The Radical Left SYRIZA leader has plummeted in polls since taking office in January, 2015, and winning a Sept. 2015 snap poll, after constantly reneging on anti-austerity promises.
Debt relief plans suspended after he immediately handed out 617 million euros ($644.79 million) in holiday bonuses to lower-income pensioners whose benefits he had decimated are due to resume in January but negotiations over terms of a third staggered-payout bailout of 86 billion euros ($89.87 billion) have gone on more than 18 months.
Tsipras has reportedly told aides he was mulling or rejecting snap elections he hopes could shore up support for his contradictory stance of opposing austerity while imposing it.

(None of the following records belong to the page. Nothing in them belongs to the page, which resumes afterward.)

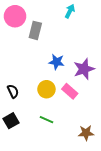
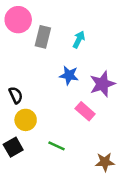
cyan arrow: (70, 11) -> (79, 39), moved
yellow circle: (46, 89) -> (26, 120), moved
black semicircle: (13, 91) -> (16, 95), moved

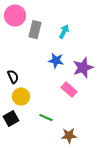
brown star: (105, 162) -> (69, 136), moved

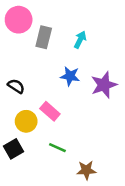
black semicircle: (13, 77) -> (16, 86), moved, turned -32
pink rectangle: (69, 90) -> (50, 111), moved

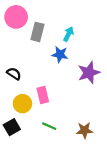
blue star: (70, 76) -> (60, 54), moved
pink rectangle: (50, 111) -> (43, 95), turned 35
brown star: (86, 170) -> (85, 130), moved

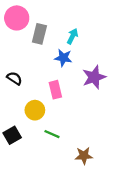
pink rectangle: (43, 95) -> (55, 90), moved
yellow circle: (22, 104) -> (35, 110), moved
brown star: (85, 130) -> (84, 156), moved

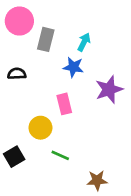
black semicircle: (14, 78) -> (17, 74), moved, turned -35

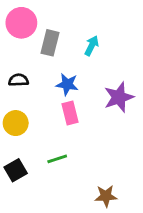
blue star: (73, 67) -> (67, 84), moved
yellow circle: (40, 128) -> (16, 123), moved
green line: (60, 155) -> (57, 159), moved, turned -42

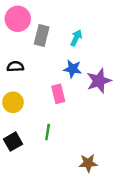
blue star: (67, 84) -> (73, 69), moved
green line: (57, 159) -> (48, 132), turned -63

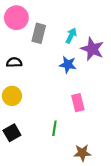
purple star: (99, 81) -> (92, 49), moved, turned -30
pink rectangle: (58, 94) -> (78, 103), moved
green line: (48, 132) -> (54, 128), moved

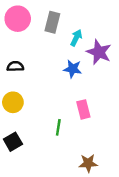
gray rectangle: (39, 33) -> (52, 22), moved
green line: (54, 128) -> (58, 127), moved

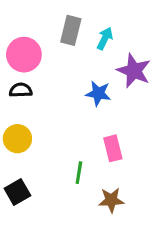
pink circle: (18, 19) -> (24, 55), moved
cyan arrow: (76, 38) -> (105, 38), moved
brown star: (88, 163) -> (111, 200), moved

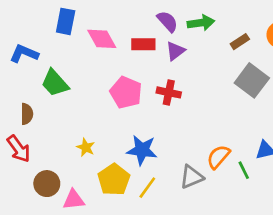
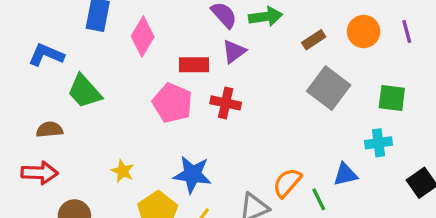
pink diamond: (102, 39) -> (143, 37), turned 60
red rectangle: (143, 44) -> (194, 65), moved
brown semicircle: (27, 114) -> (50, 130), turned -95
red arrow: (19, 149) -> (40, 173), turned -52

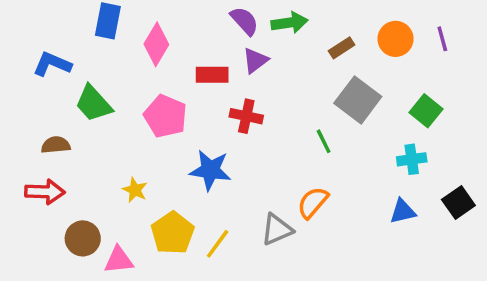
green square: (392, 98) -> (426, 111), turned 32
pink pentagon: (172, 103) -> (165, 116), moved
blue star: (192, 174) -> (210, 170), moved
blue triangle: (345, 174) -> (403, 211), moved
green line: (319, 199) -> (324, 141), moved

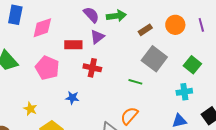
pink diamond: (156, 44) -> (42, 28), turned 40
green line: (324, 141) -> (135, 82), turned -48
blue star: (210, 170) -> (72, 98), size x0.6

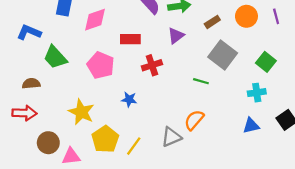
purple triangle: (97, 37) -> (176, 36), moved
red cross: (92, 68) -> (152, 65), turned -30
yellow star: (30, 109) -> (81, 112), size x1.6

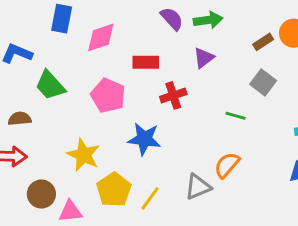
brown rectangle: (212, 22) -> (263, 42), moved
gray square: (223, 55) -> (263, 82), size x0.7
blue star: (129, 99) -> (144, 139), size x1.6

A poll conducted for Real News by MRB found that the majority of people believed Tsipras’ coalition, which includes the pro-austerity, far-right, marginal, jingoistic Independent Greeks (ANEL) won’t be able to come to an agreement with the creditors, the European Union, European Central Bank and European Stability Mechanism.
Bitter resentment over his breaking of promises has simmered over for months with constant strikes and protests with people taking to the streets to denounce him, just as he and SYRIZA did to previous New Democracy Conservative and PASOK Socialist regimes.
Asked to identify the words that best describes how they feel, 63.1 percent of respondents chose “worry,” 47.9 percent “fear,” 29.7 percent “anger” and 24.3 percent “shame.”
In worse news for the Premier, 77 percent said their standard of living will continue to decline while 70 percent of those aged 18-24 said they’d like to leave the country if they could.
Surveys show New Democracy, ousted by SYRIZA after also imposing rounds of austerity, has taken leads of 15 percent and more under new leader Kyriakos Mitsotakis, who told Greeks he’s reversed his previous support of austerity but told the creditors he’s reform-friendly.
But with the extreme-right Golden Dawn, whose leaders are facing charges of running a criminal gang, continuing to hold third place, a new election could likely see the need for another coalition.